Павлов понимал, какое сложное это дело: начнется обмолот хлебов, а сдачи зерна государству не будет. Всегда хлебозаготовки проходили под лозунгом: «Первое зерно – в закрома государства!» Правда, теперь разрешено засыпать семена независимо от выполнения плана, но… Все же семян пшеницы для области нужно больше четырехсот тысяч тонн, или двадцать пять миллионов пудов!

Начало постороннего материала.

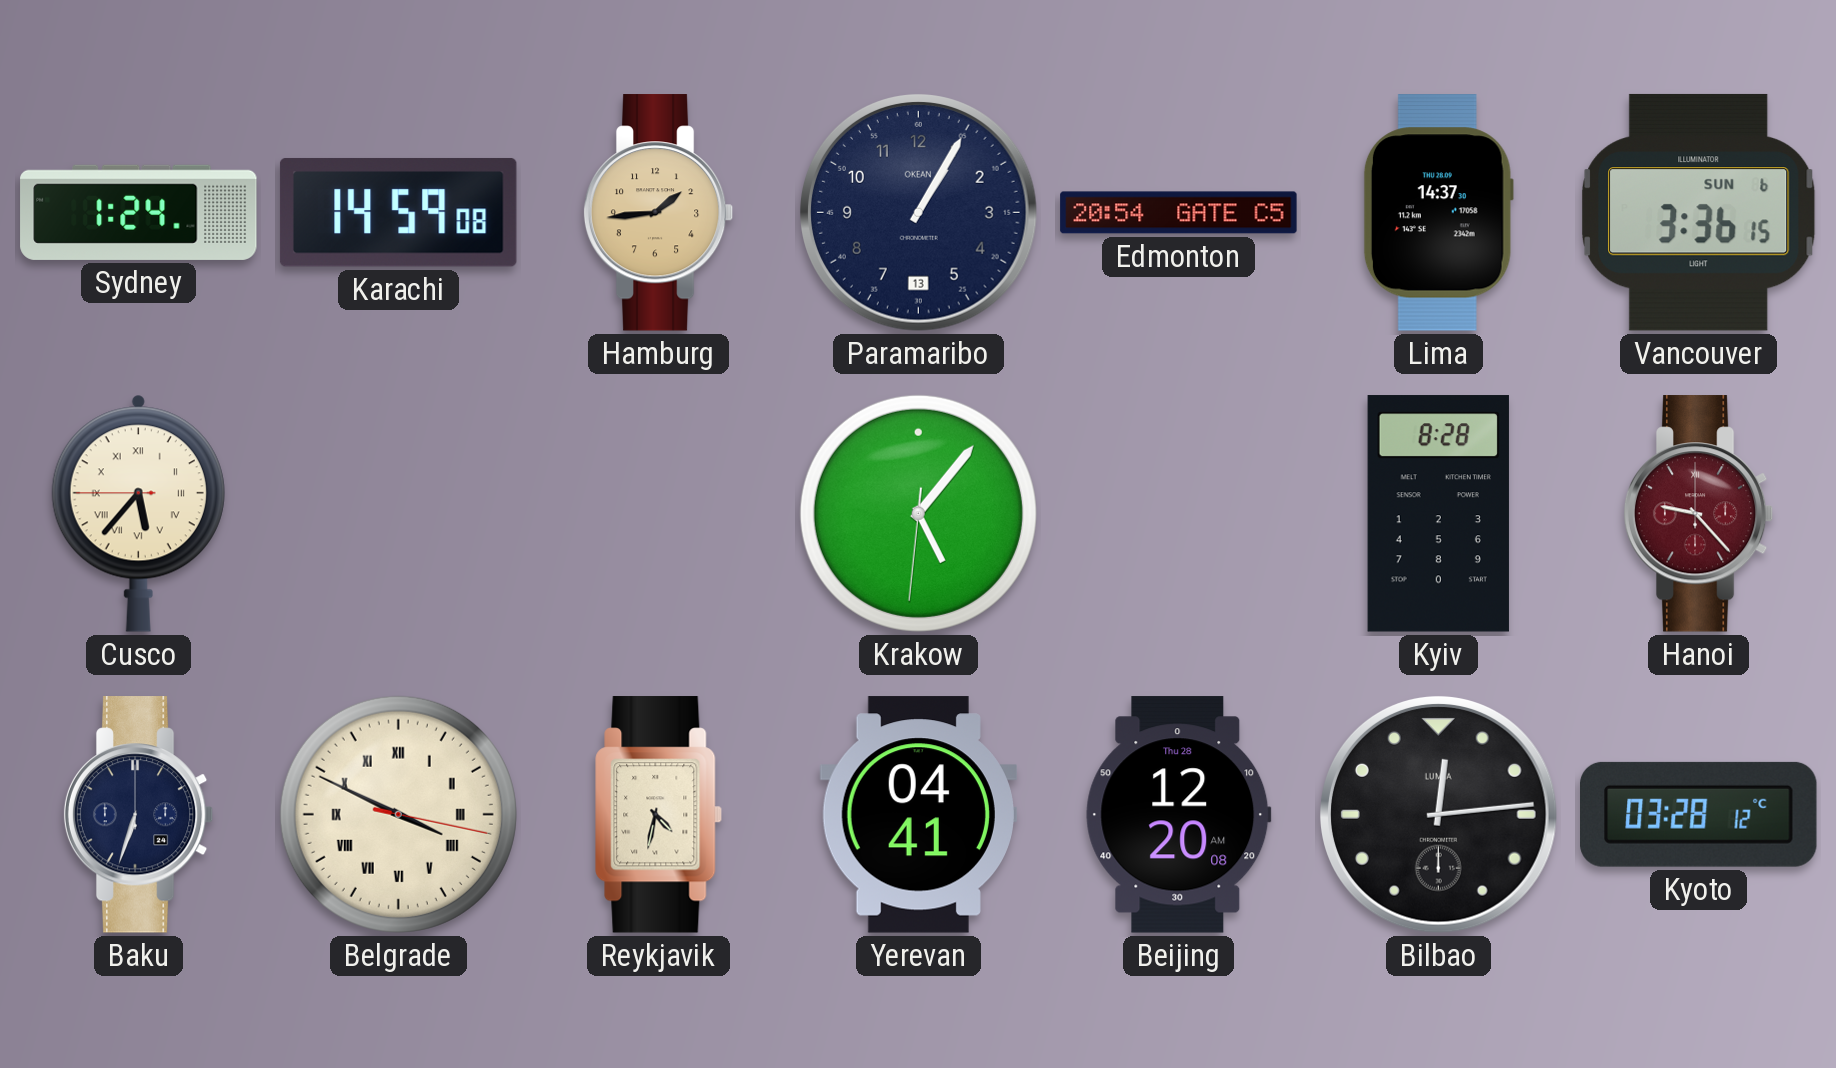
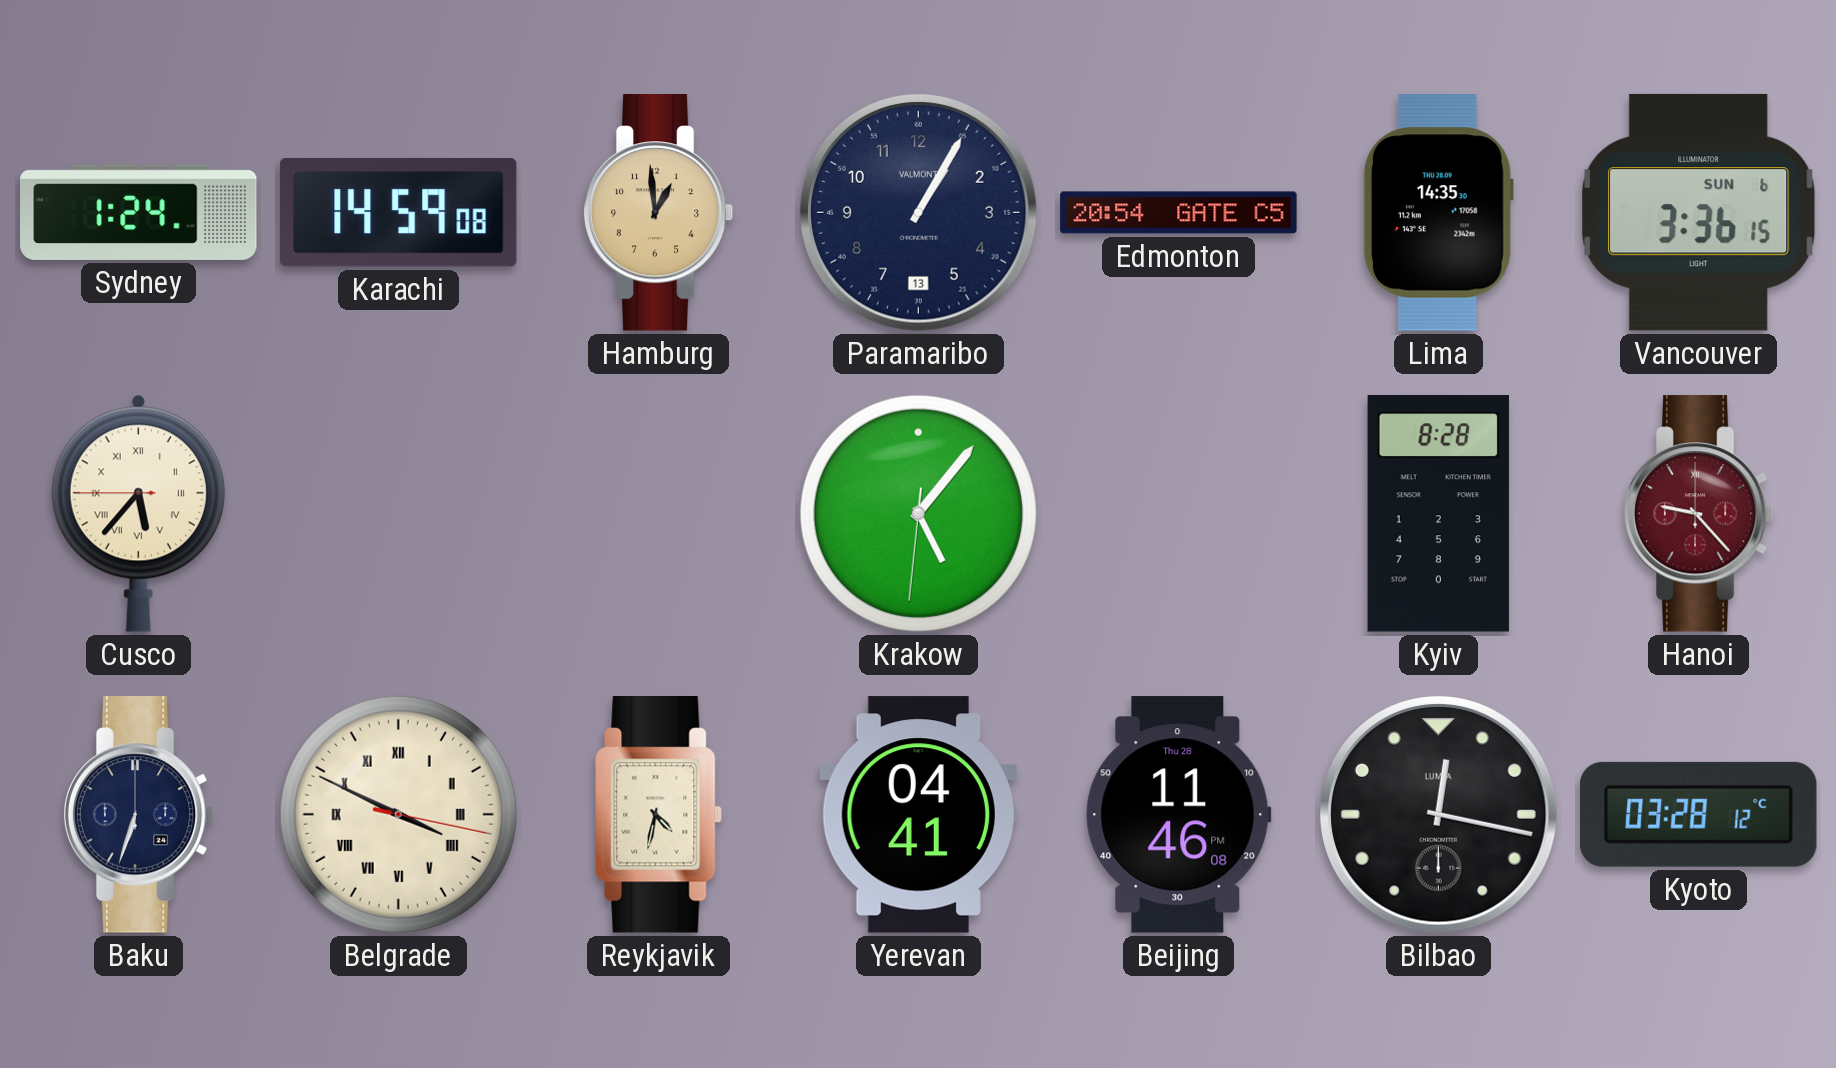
Hamburg: 1:44 -> 12:59
Paramaribo brand: OKEAN -> VALMONT
Lima: 14:37 -> 14:35
Beijing: 12:20 -> 11:46
Bilbao: 12:14 -> 12:17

– Сомневаться-то в этом не приходится, – прервал размышления Павлова Гребенкин. – Два центнера прибавки – это тебе не фунт изюму… И ведь без копейки затрат! – воскликнул он. – Как, Андрей Михайлович? Неужели не ухватимся за этот дармовой резерв?
Павлов улыбнулся.
– Да я понимаю, Андрей Михайлович, – махнул рукой Гребенкин. – А если вопрос серьезно поставить? Ведь строго говоря… – Он взял карандаш, зачеркал по бумаге. Считал вслух: – У нас сто тысяч гектаров пшеницы, значит, семян надо полтораста тысяч центнеров, по двенадцати в среднем на семенных возьмем, значит, тринадцать тысяч, а точнее, пятнадцать тысяч гектаров обмолотить и ничего не сдавать… Вот и все! При наших силах это три дня работы. Ну пусть пять дней. Это что же? Перетерпеть пять дней ругачки из области и в будущем году дать лишний миллион пудов хлеба! Перетерплю, Андрей Михайлович! Ей-ей, перетерплю! Уеду в колхоз или… А может, и мирным путем решить?.. Поговорите со Стариком. Хотите, я выдвину это предложение, а он вас вызовет? А? Дело-то какое! А?..
Павлов пообещал поговорить сам.
– Только обязательно! Дело-то какое! И если уж, Андрей Михайлович, нынче нас будут клеймить позором, то знайте: не преступник Гребенкин, не срывщик плана. – Большие глаза его лукаво смеялись.
Павлов рад. Наверное, и он на его месте пошел бы на это.
А Гребенкин развивал свои мысли дальше:
– Тут ведь можно и по-другому, Андрей Михайлович! В некоторых колхозах семена надо заменять, десять лет сортообмен не производили. Вот эти хозяйства пусть сдают зерно за счет соседей, а соседи и для них из первых намолотов семена будут готовить. Вот и выход!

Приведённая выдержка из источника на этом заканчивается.